The Lancers took a risk three years ago in hiring Wilson, a Thousand Oaks graduate and former Pittsburgh Pirates shortstop. There’s no guarantee that someone who played pro ball will be a good teacher-coach.

“It’s how you can translate it to the kids,” Muncy said. “You can have all the knowledge, but if you can’t relate it to a kid that’s our age, you’re not going to be able to coach. You have to be able to give kids information in a way they’ll understand. He does a great job with that. He’s established the program to where you can understand when he’s disappointed without saying anything.”

Said Wilson about coaching: “It’s coming up with a philosophy how you’d like your program to be run. How to play the game, how you want them to act on the field. We remind them we’re there to help them. We’re there to teach. We don’t win games.”

Muncy, who shares a birthdate with the Dodgers’ Max Muncy but is not related, is batting .414 with 25 RBIs and three home runs. He’s one of the best unsigned sophomore players in the Southland. He said he is being patient in the college recruiting process, having learned from his father, Mike, who was drafted three times after graduating from Camarillo and was too quick to choose his college.

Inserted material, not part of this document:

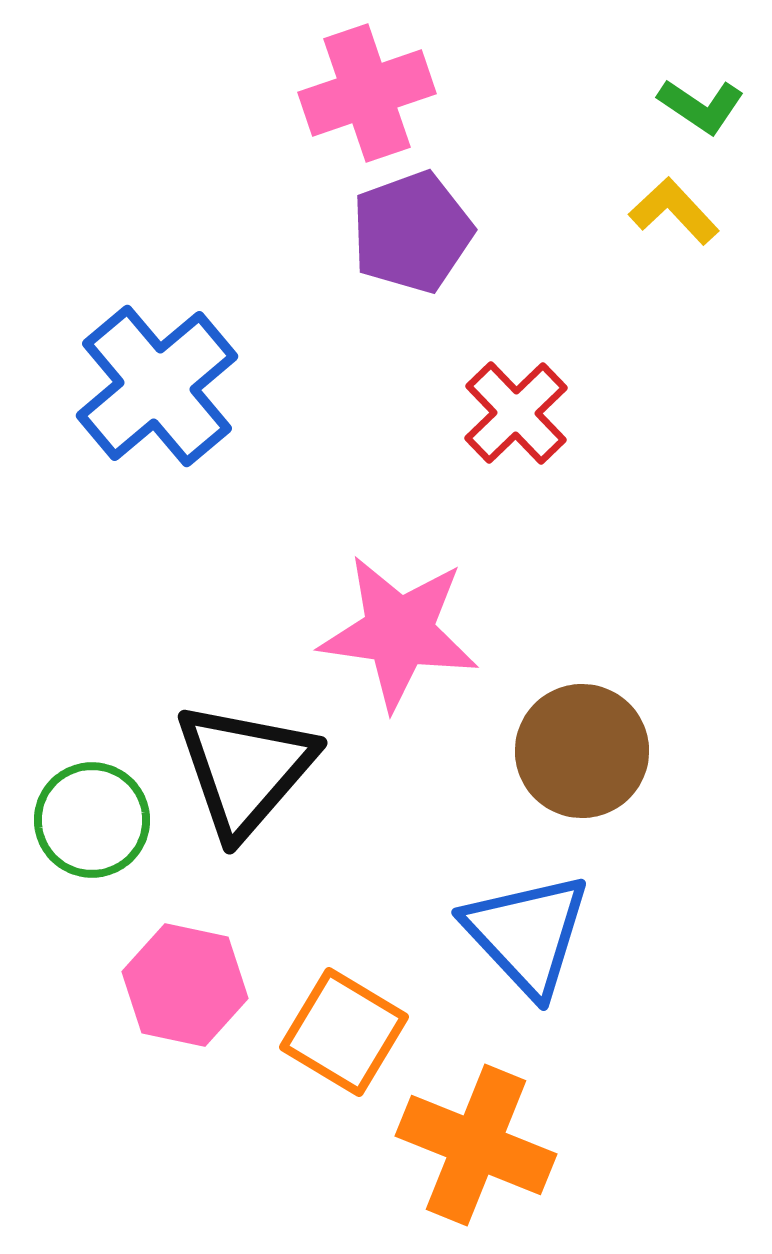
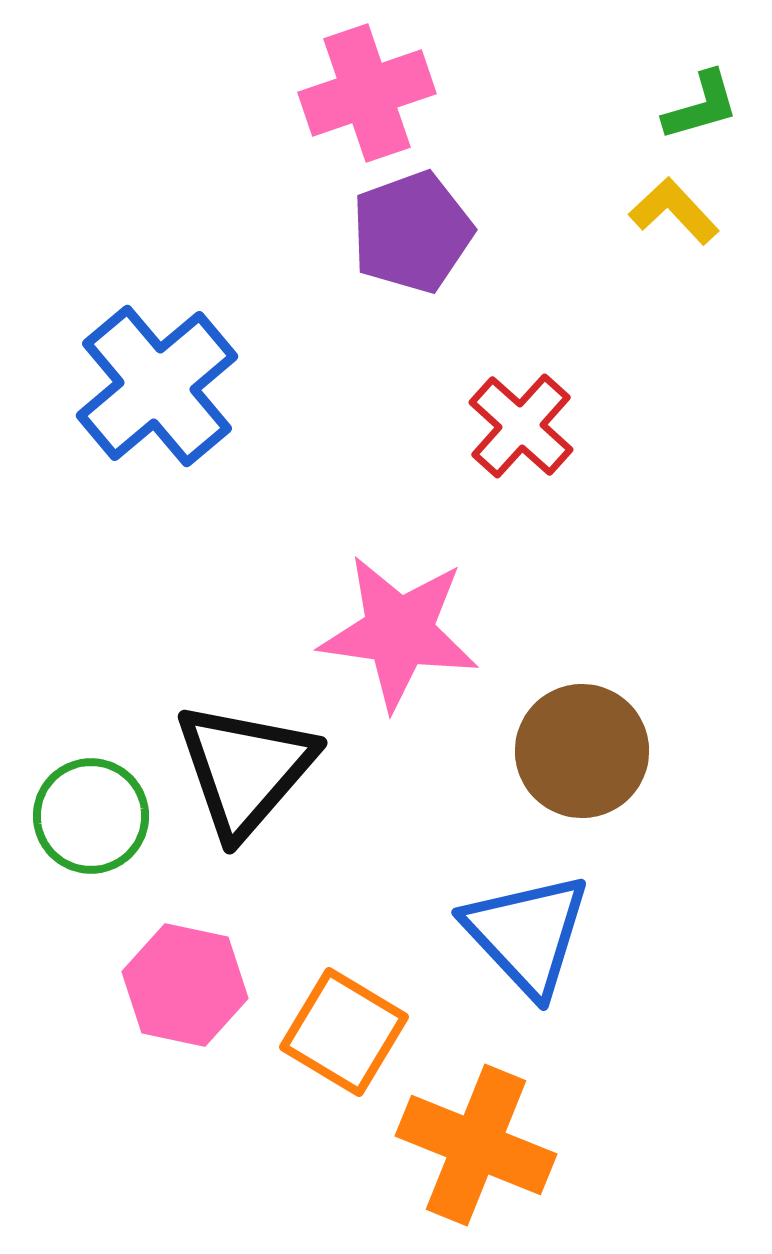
green L-shape: rotated 50 degrees counterclockwise
red cross: moved 5 px right, 13 px down; rotated 4 degrees counterclockwise
green circle: moved 1 px left, 4 px up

“Eighth-grade year, you start hearing kids commit,” Muncy said. “Freshman year, everyone is committing. It’s like a big deal the earlier you commit. This year, it’s been like I know I’m going to end up somewhere but I want to make sure the place is where I want to be. I don’t want to get out of high school, ‘Wow I chose way too early.’”

This week, Reilly and his brother, an outfielder, will finally get to see what it’s like to participate in a playoff game. Blake, who is headed to Grand Canyon University after the high school season is completed, has already overcome a coach not giving him a chance to pitch. But more important, he learned in his year without baseball what he’d be missing.

“Don’t take anything for granted,” he said. “I love playing this game, but as soon as it’s gone, you just miss it even more.”